The south end of Marylebone Lane, which is currently far less attractive than its northern counterpart, meets Oxford Street by the new northern entrance of Bond Street station. Immediately outside the Tube station the streetscape has been improved, but really this highlights just how awful the rest of this section of the road currently is and how it could be so much better. This is important, not just as a potential walking route, but also to provide access to buses that will be running not far to the north of Bond Street Station.
An alternative view
The City of Westminster could almost look at this as a scheme to improve the environment north of Oxford Street, with the fact that it pedestrianises Oxford Street itself just a feature. That TfL and the Mayor will be picking up the substantial bill is, of course, an added benefit.
First steps to implementation
The current consultation ended on 3rd January 2018. It is a consultation not a referendum so, whatever the result, the scheme will go ahead in some form. TfL will need to start arranging minor preparatory work around Easter, with more substantial work starting in the summer. Just the logistics of implementing the scheme will be a challenge and this was something not covered by the consultation.

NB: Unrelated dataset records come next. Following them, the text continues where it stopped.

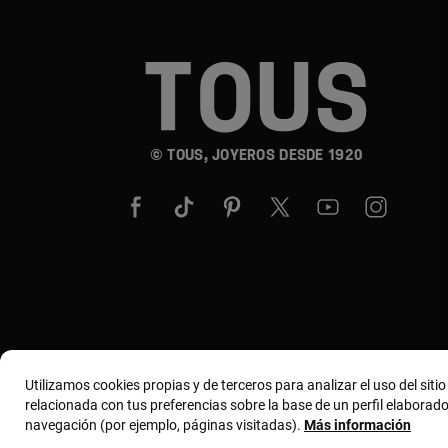
© TOUS, JOYEROS DESDE 1920
Utilizamos cookies propias y de terceros para analizar el uso del siti
relacionada con tus preferencias sobre la base de un perfil elaborado
navegación (por ejemplo, páginas visitadas).
Más información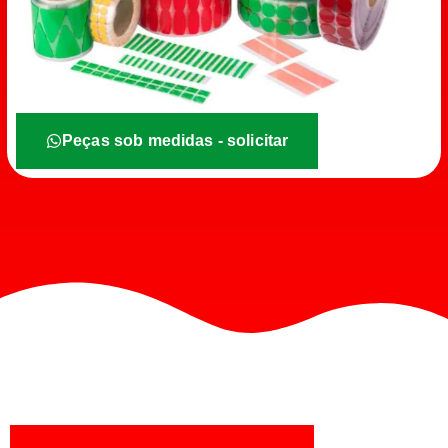
Peças sob medidas - solicitar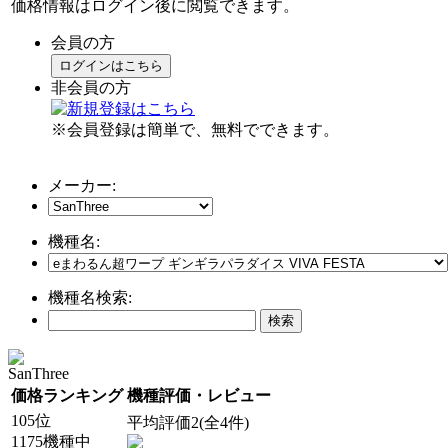
価格情報はログイン後に閲覧できます。
会員の方
ログインはこちら
非会員の方
※会員登録は簡単で、無料でできます。
メーカー:
機種名:
機種名検索:
SanThree
価格ランキング
機種評価・レビュー
105位
平均評価2(全4件)
1175機種中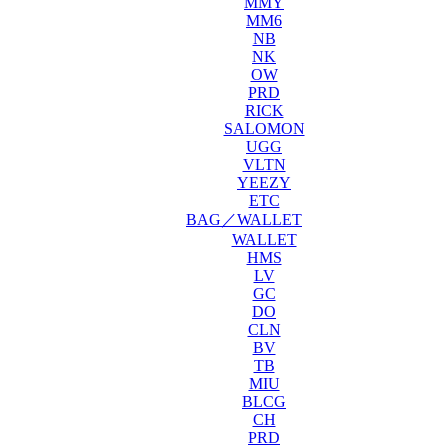
MMY
MM6
NB
NK
OW
PRD
RICK
SALOMON
UGG
VLTN
YEEZY
ETC
BAG／WALLET
WALLET
HMS
LV
GC
DO
CLN
BV
TB
MIU
BLCG
CH
PRD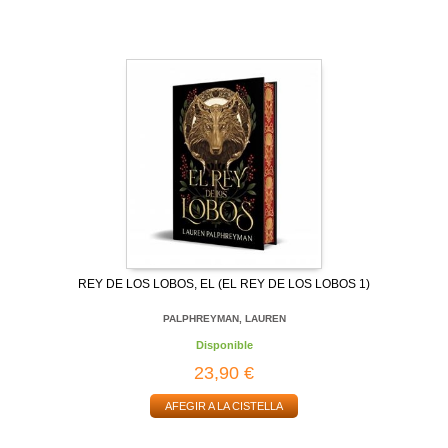
REY DE LOS LOBOS, EL (EL REY DE LOS LOBOS 1)
PALPHREYMAN, LAUREN
Disponible
23,90 €
AFEGIR A LA CISTELLA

The consultation for the next step, pedestrianisation of the east side of Oxford Street and related local streets, is due shortly if the most recent Customer Service and Operational Report is to be believed.
Upsetting and pleasing a lot of people
There will undoubtedly be people upset and aggrieved by the implementation of the scheme. The will also be many new visitors to the area who will like what they see and experience. A lot of people expect a shift in the type of people who visit, with those who would not be seen dead on a bus quite willing to take the Elizabeth line to either the Oxford Street shops or the more upmarket ones in the surrounding area.
The City of Westminster probably has a lot riding on this scheme economically and the Mayor has effectively staked his reputation on this scheme. The scheme will have a fairly drastic effect on the West End.
The question might be: ‘Is this a worthwhile scheme and should it happen?’ but, given various environmental, health and safety concerns a better question may be: ‘in reality was there ever really a choice?’